Le pusimos la Maga por varias razones: ser una profunda conocedora de Julio Cortázar y por su aire fascinante de misterio. Se movía en una mezcla de irreverencia y rigor académico, apreciable en cierto desenfado en el peinado y los anillos y collares que nunca llegaban al desbarajuste y armonizaban con el color de sus ojos y la voz profunda, de tonos graves.
Ante los estudiantes, esos atributos eran una alusión directa a la Maga, el mítico personaje de Rayuela, la novela de Julio Cortázar. Cuando ella aparecía por la escalinata de la casona de G, donde estuvo ubicada la Facultad de Comunicación de la Universidad de La Habana, alguien del grupo decía: «Por ahí viene la Maga», y al momento la veíamos entrar con los inolvidables mechones de pelo sobre la frente.
«Buenos días. ¿Cómo están ustedes?», decía sin dejar de moverse hacia la mesa del profesor, acomodar su cartera y sentarse con las notas escritas en unas cartulinas recortadas a tamaño de postal y que la acompañarían durante toda las clases de Literatura Latinoamericana. En el primer encuentro ella había dicho con voz dulce, pero contundente: «El que tenga necesidad de salir, pide permiso sin problemas. Pero cuando yo cierre la puerta, por favor, que nadie entre ni salga».
La advertencia fue suficiente para comprender las reglas del juego. Sin embargo, el respeto no nació de allí, sino del convencimiento de que con ella no se perdía el tiempo y también de una manera de relacionarse con los alumnos, donde ellos, sin darse cuenta, se convertían en los protagonistas de la clase. Su método era convertir las conferencias en tertulias literarias en las que el criterio más loco tenía cabida, siempre y cuando fuera bien argumentado.

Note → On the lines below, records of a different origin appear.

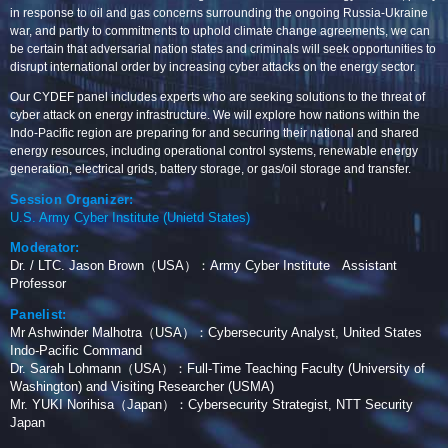
in response to oil and gas concerns surrounding the ongoing Russia-Ukraine
war, and partly to commitments to uphold climate change agreements, we can
be certain that adversarial nation states and criminals will seek opportunities to
disrupt international order by increasing cyber attacks on the energy sector.
Our CYDEF panel includes experts who are seeking solutions to the threat of
cyber attack on energy infrastructure. We will explore how nations within the
Indo-Pacific region are preparing for and securing their national and shared
energy resources, including operational control systems, renewable energy
generation, electrical grids, battery storage, or gas/oil storage and transfer.
Session Organizer:
U.S. Army Cyber Institute (Unietd States)
Moderator:
Dr. / LTC. Jason Brown（USA）：Army Cyber Institute Assistant
Professor
Panelist:
Mr Ashwinder Malhotra（USA）：Cybersecurity Analyst, United States
Indo-Pacific Command
Dr. Sarah Lohmann（USA）：Full-Time Teaching Faculty (University of
Washington) and Visiting Researcher (USMA)
Mr. YUKI Norihisa（Japan）：Cybersecurity Strategist, NTT Security
Japan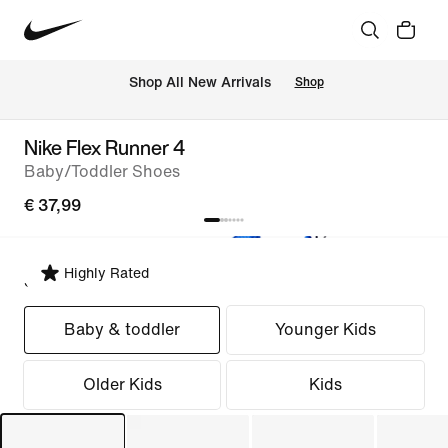
 Shop All New Arrivals
Shop
Nike Flex Runner 4
Baby/Toddler Shoes
€ 37,99
Highly Rated
Select Fit
Baby & toddler
Younger Kids
Older Kids
Kids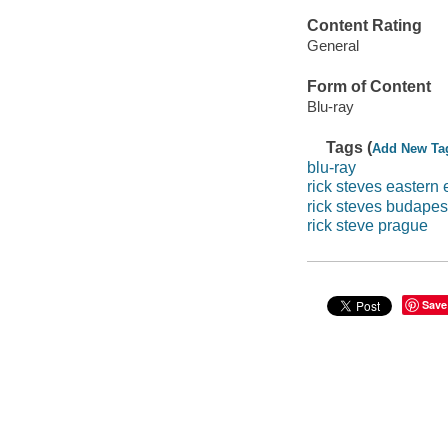
Content Rating
General
Form of Content
Blu-ray
Tags (
Add New Ta
blu-ray
rick steves eastern
rick steves budapes
rick steve prague
Save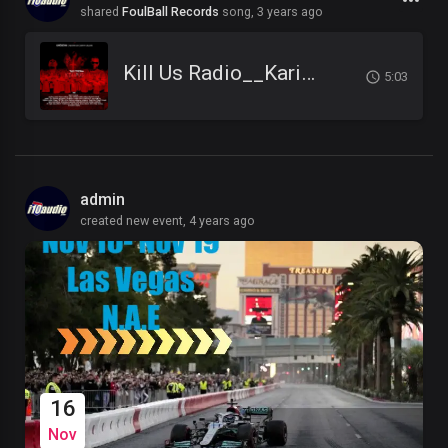
shared
FoulBall Records
song,
3 years ago
Kill Us Radio__Kariminal feat. Mister Cr & Dirty Salow
5:03
admin
created new event,
4 years ago
16
Nov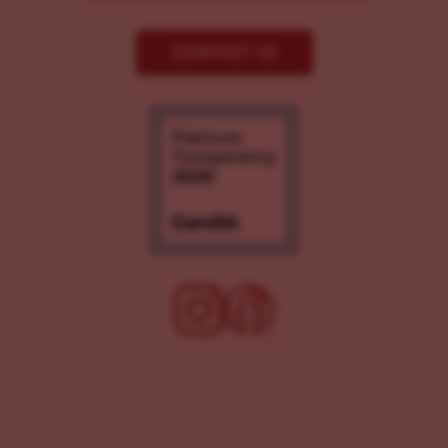
CONTACT US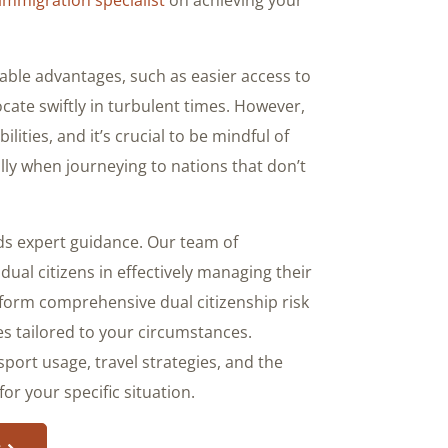
able advantages, such as easier access to
locate swiftly in turbulent times. However,
ities, and it’s crucial to be mindful of
ly when journeying to nations that don’t
ds expert guidance. Our team of
al citizens in effectively managing their
form comprehensive dual citizenship risk
s tailored to your circumstances.
port usage, travel strategies, and the
or your specific situation.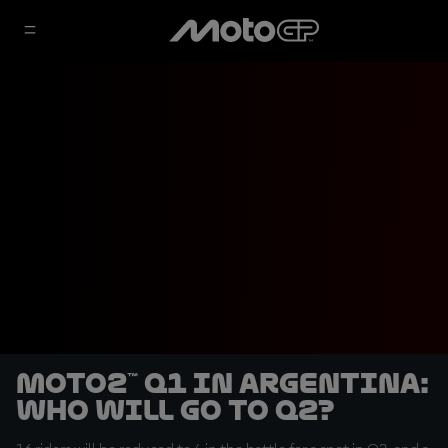
Moto2™ Q1 in Argentina:
who will go to Q2?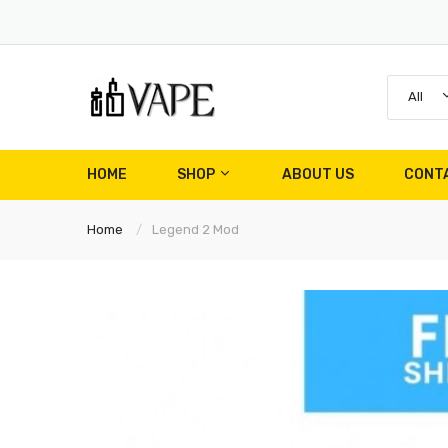
All
HOME
SHOP
ABOUT US
CONT
Home
Legend 2 Mod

Quizá el momento culminante de aquella manera de enseñar apareció cuando llegó la hora de hablar de Gabriel García Márquez y el vínculo de su literatura con el periodismo. La Maga dio los datos generales del autor para finalmente acomodar las notas sobre la mesa y hacer algo que podría infartar a cualquier «vaca sagrada» de la Academia.
«Bueno —dijo—, no voy a decir más. De seguro ustedes saben más que yo de García Márquez; así que cuéntenme, para enterarme». Fue así que apareció un diálogo del que salieron los pormenores de cómo el Gabo escribía en ese momento su novela-reportaje Noticias de un secuestro, para concluir en el frondoso árbol genealógico de los Buendía y la soledad como un concepto poético en la literatura.
No obstante, con ella exitían otros anhelos. «¿Cuándo va a aflojar algo?», cuchicheábamos entre los turnos de clase. Y no, no lo hacía. Solo alguna que otra alusión. Mucho Horacio Quiroga y Vicente Huidobro o Roberto Arlt. «Y en la concreta, nada —decíamos—. No afloja nada». Julio Cortázar se convertía entonces en una ansiedad sepultada por el hermetismo de esa mujer. Hasta que también le llegó el turno al escritor argentino y las historias de su vida aparecieron en las clases para ayudarnos a entender por qué en sus cuentos las personas pueden soltar por la boca una cantidad insuperable de conejitos.
Ahora a la Maga, o Margarita Mateo Palmer, que es su verdadero nombre, la han reconocido con el Premio Nacional de Literatura. Un galardón bien merecido; aunque a decir verdad el más importante de todos los premios ya se le había otorgado hace bastante tiempo a «Maggie» Mateo: el del infinito respeto y cariño de sus eternos alumnos.